Thursday, May 22, 2008

Xeno-fobia, Afro-fobia, Negro-fobia!

Já se contam mais de 40 mortos, em menos de duas semanas, vítimas dos ataques xenofobos que se alastraram agora de J’Burg para Durban. A criatividade humana, enquanto isso, vai inventanto termos que ‘melhor’ tentam caracterizar a natureza dos visados (das vítimas). Se xeno-fobia se refere, de forma geral, ao medo pelo estranho (estrangeiro) que pode ser de qualquer cor, a ‘Afro-fobia’ já tenta ser mais especifica na caracterização dos visados. Estes são Africanos! É um medo do, estranho, africano. No entanto, ‘Africano’ parece também ser uma categoria indentitária multipla, diversa e fluida para ser baseada apenas características fenótipicas dos indívíduos. Ontem andava pelos corredores da universidade e cruzei-me com um amigo moçambicano (Branco). Instintivamente, comentei sobre a xenofobia pois a primeira identidade que me ocorreu atribuí-lo ao encontrá-lo foi a de moçambicano. No entanto, segundos depois, ocorreu-me que ele talvez fosse menos visado do que eu (Negro) caso estivesses numa zona propensa aos ataques xenofobos (digamos Alexandra em J’Burg)! Hoje, abro o e-mail e encontro está expressão ‘Negro-fobia’!

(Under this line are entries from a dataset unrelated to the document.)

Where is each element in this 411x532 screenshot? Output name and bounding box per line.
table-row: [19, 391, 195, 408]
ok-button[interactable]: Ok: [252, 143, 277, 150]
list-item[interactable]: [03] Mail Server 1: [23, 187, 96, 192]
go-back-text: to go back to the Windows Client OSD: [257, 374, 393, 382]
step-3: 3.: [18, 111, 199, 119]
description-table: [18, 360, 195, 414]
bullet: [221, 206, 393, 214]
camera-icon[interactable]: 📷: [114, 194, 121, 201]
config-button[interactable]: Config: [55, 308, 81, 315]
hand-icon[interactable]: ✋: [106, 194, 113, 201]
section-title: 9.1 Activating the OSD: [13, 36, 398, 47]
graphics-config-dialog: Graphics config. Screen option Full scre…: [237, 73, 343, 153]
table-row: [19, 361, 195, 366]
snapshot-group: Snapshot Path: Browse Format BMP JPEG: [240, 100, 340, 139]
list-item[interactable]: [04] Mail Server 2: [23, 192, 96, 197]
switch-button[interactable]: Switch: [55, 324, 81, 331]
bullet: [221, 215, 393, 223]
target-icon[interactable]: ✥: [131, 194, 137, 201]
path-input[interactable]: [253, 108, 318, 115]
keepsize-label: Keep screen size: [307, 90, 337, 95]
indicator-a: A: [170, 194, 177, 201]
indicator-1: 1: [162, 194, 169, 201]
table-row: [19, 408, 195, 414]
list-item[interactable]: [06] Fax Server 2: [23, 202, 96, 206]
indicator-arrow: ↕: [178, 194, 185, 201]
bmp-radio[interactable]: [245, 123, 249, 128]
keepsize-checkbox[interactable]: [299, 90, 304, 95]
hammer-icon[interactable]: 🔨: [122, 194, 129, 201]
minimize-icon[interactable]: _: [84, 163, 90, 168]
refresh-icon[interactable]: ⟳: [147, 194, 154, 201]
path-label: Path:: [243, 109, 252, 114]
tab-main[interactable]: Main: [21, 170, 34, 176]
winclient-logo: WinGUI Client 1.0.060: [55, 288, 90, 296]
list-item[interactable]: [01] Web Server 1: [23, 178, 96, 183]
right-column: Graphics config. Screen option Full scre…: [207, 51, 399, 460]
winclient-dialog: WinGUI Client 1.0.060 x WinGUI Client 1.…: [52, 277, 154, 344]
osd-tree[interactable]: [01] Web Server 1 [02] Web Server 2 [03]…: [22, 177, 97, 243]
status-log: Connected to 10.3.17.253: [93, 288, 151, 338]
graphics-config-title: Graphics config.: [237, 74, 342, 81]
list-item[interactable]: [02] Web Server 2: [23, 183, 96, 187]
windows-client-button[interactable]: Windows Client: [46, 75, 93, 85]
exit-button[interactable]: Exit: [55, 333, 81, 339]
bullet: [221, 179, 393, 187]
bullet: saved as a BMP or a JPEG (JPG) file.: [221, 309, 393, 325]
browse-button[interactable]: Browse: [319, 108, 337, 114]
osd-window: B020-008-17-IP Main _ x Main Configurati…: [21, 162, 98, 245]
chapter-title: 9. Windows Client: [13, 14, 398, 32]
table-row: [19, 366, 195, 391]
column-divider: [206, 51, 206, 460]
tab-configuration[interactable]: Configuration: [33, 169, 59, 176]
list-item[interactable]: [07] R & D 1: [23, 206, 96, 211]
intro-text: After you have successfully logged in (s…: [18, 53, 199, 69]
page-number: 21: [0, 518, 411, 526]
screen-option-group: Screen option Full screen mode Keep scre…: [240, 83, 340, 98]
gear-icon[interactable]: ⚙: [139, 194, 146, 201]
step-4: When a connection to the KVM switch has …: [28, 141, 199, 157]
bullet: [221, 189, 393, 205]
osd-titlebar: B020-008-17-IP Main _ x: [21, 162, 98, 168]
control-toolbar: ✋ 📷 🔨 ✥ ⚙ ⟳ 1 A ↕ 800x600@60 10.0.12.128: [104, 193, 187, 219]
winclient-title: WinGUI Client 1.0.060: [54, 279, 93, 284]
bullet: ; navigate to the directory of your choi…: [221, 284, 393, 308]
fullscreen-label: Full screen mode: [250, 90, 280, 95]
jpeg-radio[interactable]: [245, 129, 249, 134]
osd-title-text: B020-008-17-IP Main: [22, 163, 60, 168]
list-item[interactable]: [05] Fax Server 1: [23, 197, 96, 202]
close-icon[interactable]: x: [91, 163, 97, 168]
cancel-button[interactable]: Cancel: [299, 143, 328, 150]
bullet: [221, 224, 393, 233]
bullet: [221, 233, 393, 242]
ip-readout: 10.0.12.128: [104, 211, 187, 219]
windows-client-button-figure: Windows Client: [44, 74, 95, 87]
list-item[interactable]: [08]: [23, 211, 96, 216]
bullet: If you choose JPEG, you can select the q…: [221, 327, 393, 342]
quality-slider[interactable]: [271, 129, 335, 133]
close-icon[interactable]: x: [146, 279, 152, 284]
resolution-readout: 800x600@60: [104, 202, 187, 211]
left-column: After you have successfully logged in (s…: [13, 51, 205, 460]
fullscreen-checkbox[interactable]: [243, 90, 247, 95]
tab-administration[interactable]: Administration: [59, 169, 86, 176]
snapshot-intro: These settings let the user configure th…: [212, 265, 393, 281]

Estamos na semana da comemoração do dia de África (25 de Maio). Comemorar? Comemorar o quê? A carnificina sanguinária? A Àfrica do sul, com sede de recuperar o sentido de humanidade que tinha perdido durante a longa noite do apartheid, acordou com a utopia do renascimento africano. Renascer? Renascer de quê? A Àfrica do sul, sim, precisava de renascer dos longos anos de desumanidade por que passou. Para seu equilibrio psicológico, como nação, precisava recuperar o sentido de humanidade. A comissão de verdade e reconciliação sob orientação do Arcebispo Desmod Tutu tentou uma terápia fazendo perpetradores e vítimas encontrarem-se num tribunal que não era tribunal (era mais um confessatório público). Pode de alguma maneira ter desinfectado a ferida, mas nada fez para curá-la ( justiça)! Nunca houve 'justiça' as vitmas do apartheid neste país. Isso faz com que o stock de raíva e violência ainda habite em muitos Sul-africanos (Negros). Brancos e Africanos (negros não sul-africanos) se tornaram no tubo de escape (bode expiatório) para as suas frustações, pela promessa irealizada que o fim do apartheid parecia representar. Ao branco não se pode atacar porque se reconhece sua supremacia no controle da economia. Atacando ao branco corre-se o risco de ser o próximo Zimbábue! Só lhes resta o Negro (Africano, não Sul-Africano) a quem se pode responsabilizar pelo infortúnio cuja origem estrutural reside no passado do qual achavam já se ter emancipado.
E o resto do continente porque precisaria se emancipar? E mesmo que precisa-se porque é que a receita tinha que ser a utópica fantasia da filosofia Ubuntu? (Eu sou porque tu és)! O chavão do mundial 2010 é “celebrando a humanidade africana”! Preocupada com a humanidade, africana, esqueceu-se de fazer a terapia psícologia por dentro ( justiça). Achando-se a nação que redescobrira o sentido da civilização, perdoado, lançou-se na tarefa missionária de envagelizar o resto so continente pregando o Ubuntismo e esqueceu-se que apenas havia morto o crocodilo, sem eliminar seus ovos.